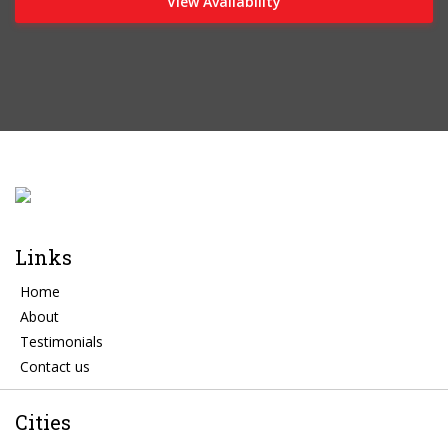
View Availability
Links
Home
About
Testimonials
Contact us
Cities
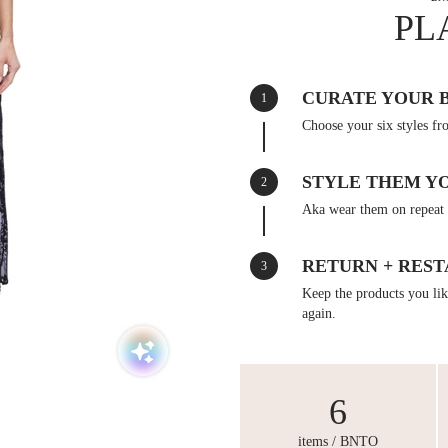
PL
CURATE YOUR 
1
Choose your six styles fr
STYLE THEM Y
2
Aka wear them on repeat 
RETURN + REST
3
Keep the products you like
again.
6
items / BNTO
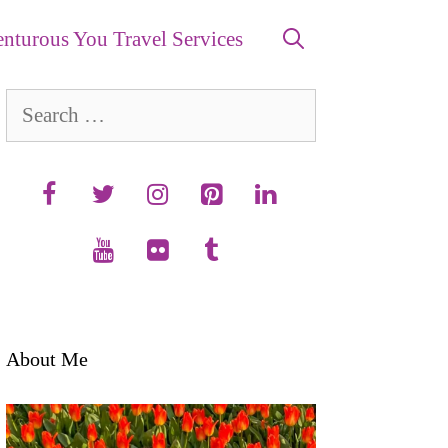
nturous You Travel Services
Search
for:
About Me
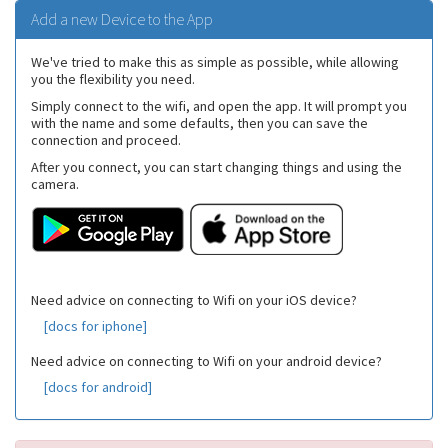
Add a new Device to the App
We've tried to make this as simple as possible, while allowing
you the flexibility you need.
Simply connect to the wifi, and open the app. It will prompt you
with the name and some defaults, then you can save the
connection and proceed.
After you connect, you can start changing things and using the
camera.
Need advice on connecting to Wifi on your iOS device?
[docs for iphone]
Need advice on connecting to Wifi on your android device?
[docs for android]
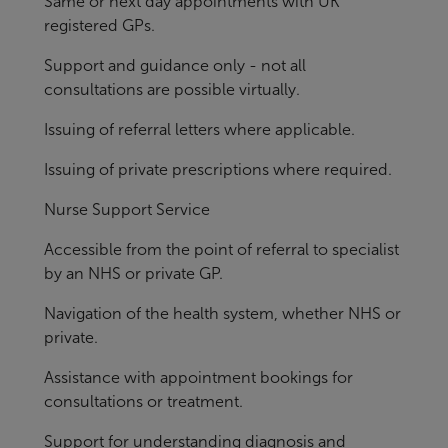
Same or next day appointments with UK
registered GPs.
Support and guidance only - not all
consultations are possible virtually.
Issuing of referral letters where applicable.
Issuing of private prescriptions where required.
Nurse Support Service
Accessible from the point of referral to specialist
by an NHS or private GP.
Navigation of the health system, whether NHS or
private.
Assistance with appointment bookings for
consultations or treatment.
Support for understanding diagnosis and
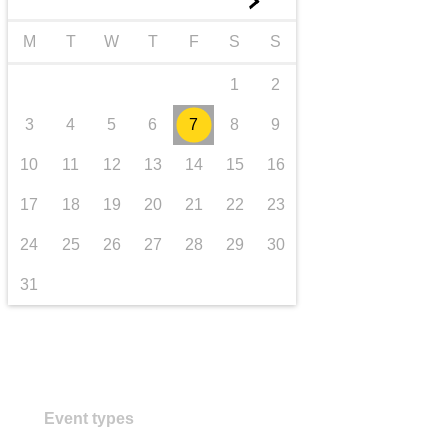
►
transport & infrastructure
M
T
W
T
F
S
S
1
2
3
4
5
6
7
8
9
10
11
12
13
14
15
16
17
18
19
20
21
22
23
24
25
26
27
28
29
30
31
Event types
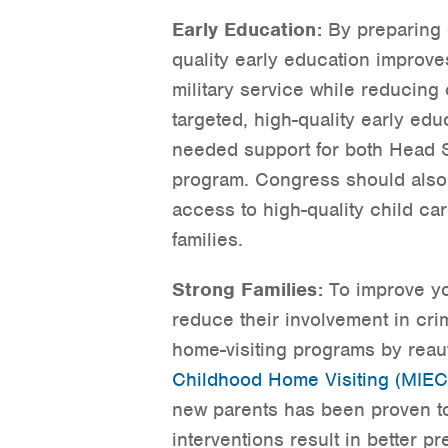
Early Education:
By preparing c
quality early education improves
military service while reducing
targeted, high-quality early ed
needed support for both Head 
program. Congress should also 
access to high-quality child car
families.
Strong Families:
To improve yo
reduce their involvement in cr
home-visiting programs by reau
Childhood Home Visiting (MIE
new parents has been proven to
interventions result in better p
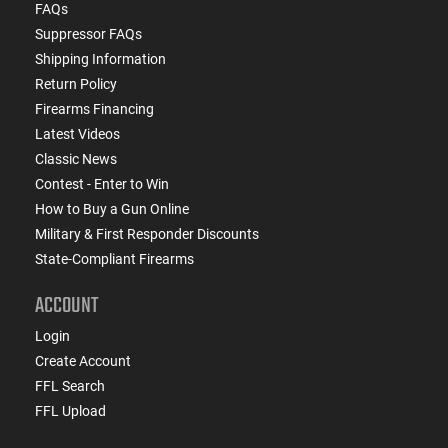
FAQs
Suppressor FAQs
Shipping Information
Return Policy
Firearms Financing
Latest Videos
Classic News
Contest - Enter to Win
How to Buy a Gun Online
Military & First Responder Discounts
State-Compliant Firearms
ACCOUNT
Login
Create Account
FFL Search
FFL Upload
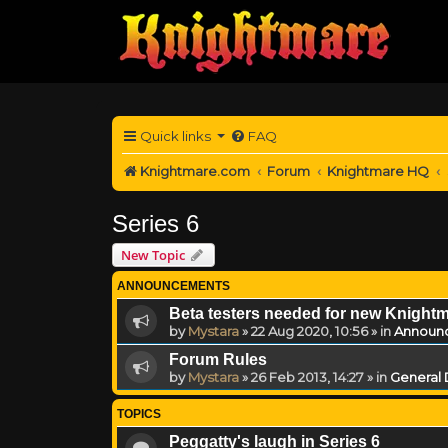
Quick links
FAQ
Knightmare.com
Forum
Knightmare HQ
Series 6
New Topic
ANNOUNCEMENTS
Beta testers needed for new Knight
by
Mystara
»
22 Aug 2020, 10:56
» in
Announ
Forum Rules
by
Mystara
»
26 Feb 2013, 14:27
» in
General 
TOPICS
Peggatty's laugh in Series 6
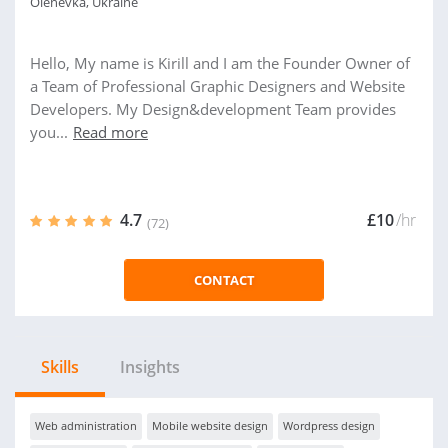
Olenevka, Ukraine
Hello, My name is Kirill and I am the Founder Owner of
a Team of Professional Graphic Designers and Website
Developers. My Design&development Team provides
you...
Read more
4.7
£10
/hr
(72)
CONTACT
Skills
Insights
Web administration
Mobile website design
Wordpress design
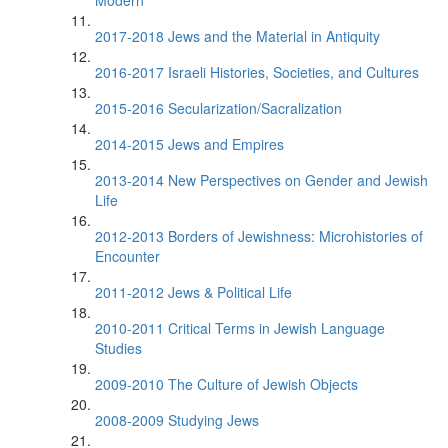
Modern
2017-2018 Jews and the Material in Antiquity
2016-2017 Israeli Histories, Societies, and Cultures
2015-2016 Secularization/Sacralization
2014-2015 Jews and Empires
2013-2014 New Perspectives on Gender and Jewish
Life
2012-2013 Borders of Jewishness: Microhistories of
Encounter
2011-2012 Jews & Political Life
2010-2011 Critical Terms in Jewish Language
Studies
2009-2010 The Culture of Jewish Objects
2008-2009 Studying Jews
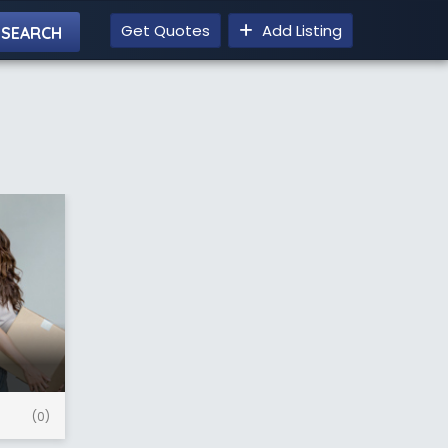
Get Quotes
Add Listing
(0)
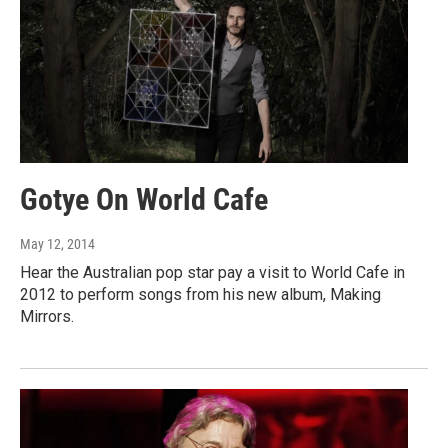
Gotye On World Cafe
May 12, 2014
Hear the Australian pop star pay a visit to World Cafe in
2012 to perform songs from his new album, Making
Mirrors.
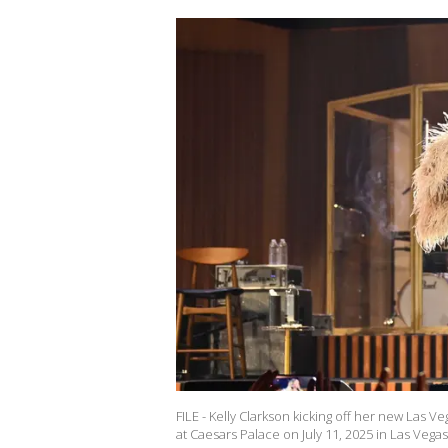
FILE - Kelly Clarkson kicking off her new Las 
at Caesars Palace on July 11, 2025 in Las Vega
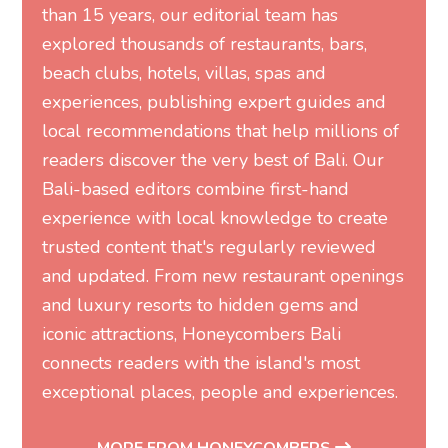
than 15 years, our editorial team has
explored thousands of restaurants, bars,
beach clubs, hotels, villas, spas and
experiences, publishing expert guides and
local recommendations that help millions of
readers discover the very best of Bali. Our
Bali-based editors combine first-hand
experience with local knowledge to create
trusted content that's regularly reviewed
and updated. From new restaurant openings
and luxury resorts to hidden gems and
iconic attractions, Honeycombers Bali
connects readers with the island's most
exceptional places, people and experiences.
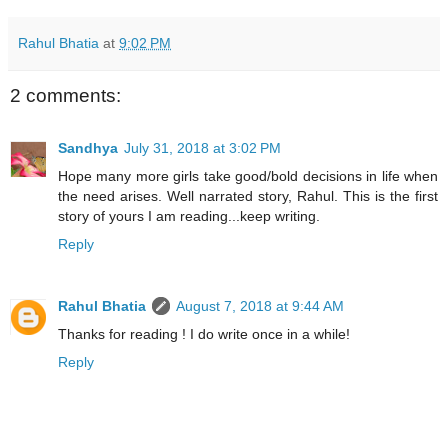
Rahul Bhatia
at
9:02 PM
2 comments:
Sandhya
July 31, 2018 at 3:02 PM
Hope many more girls take good/bold decisions in life when
the need arises. Well narrated story, Rahul. This is the first
story of yours I am reading...keep writing.
Reply
Rahul Bhatia
August 7, 2018 at 9:44 AM
Thanks for reading ! I do write once in a while!
Reply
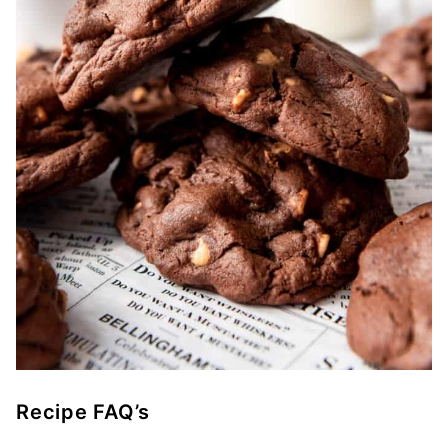
Recipe FAQ’s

### Assigned task
Please copy every line of the data that carries the string "while".

### Answer space
We've tried to make this as simple as possible, while allowing
military service while reducing
Thanks for reading ! I do write once in a while!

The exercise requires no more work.